Despite these foreboding trends, there's no doubt that California remains a national leader in technology-derived economic development. Based on our research, California has 5 of the top 10 technology clusters in the nation, and Silicon Valley still reigns supreme as the pre-eminent high-tech cluster in the world.
It's important to understand that the STSI adjusts its indicators relative to the size of a state's economy. We'd be fooling ourselves to think that size doesn't matter when examining a state's innovation capacity. In fact, for a state of California's size to score as highly as it does is remarkable (consider that if you transposed California onto the East Coast, it would stretch from New Jersey all the way into Georgia).

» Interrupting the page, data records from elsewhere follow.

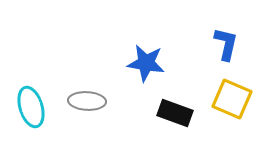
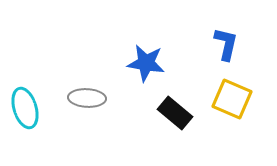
gray ellipse: moved 3 px up
cyan ellipse: moved 6 px left, 1 px down
black rectangle: rotated 20 degrees clockwise
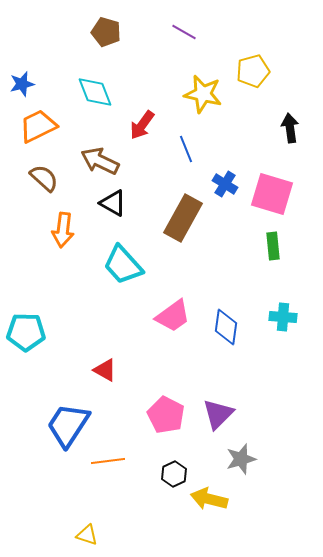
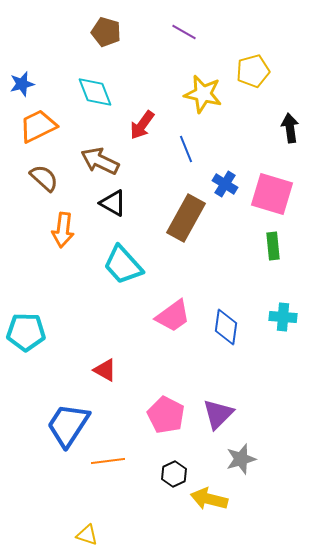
brown rectangle: moved 3 px right
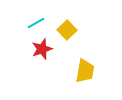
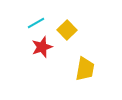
red star: moved 2 px up
yellow trapezoid: moved 2 px up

California has considerable strength in the newly emerging fields of nanotechnology, clean tech and green tech, and leads the way in public policy to support these areas. Former Gov. Schwarzenegger signed legislation in March 2010 that provides a sales tax exemption for equipment used by manufacturers in the clean-tech sector. California has been without a formal state economic development office since 2003, when it was a casualty of the last budget crisis, but Schwarzenegger corrected this by signing an executive order in April 2010 authorizing the Governor's Office of Economic Development. Gov. Brown seems committed to supporting California's leadership in these newly emerging sectors.
California has the critical mass to stay at the vanguard of technology entrepreneurship. But we've got to recognize that spending on K-12 and higher education is an investment, not a cost. We've also got to streamline regulatory red tape so that the next Google or Facebook will keep more of its employment base in California.
Despite all these caveats and challenges, the media accounts of California's demise are greatly exaggerated. We've still got the golden touch when it comes to creating the next dominant tech firm. At least for now, nobody does it better.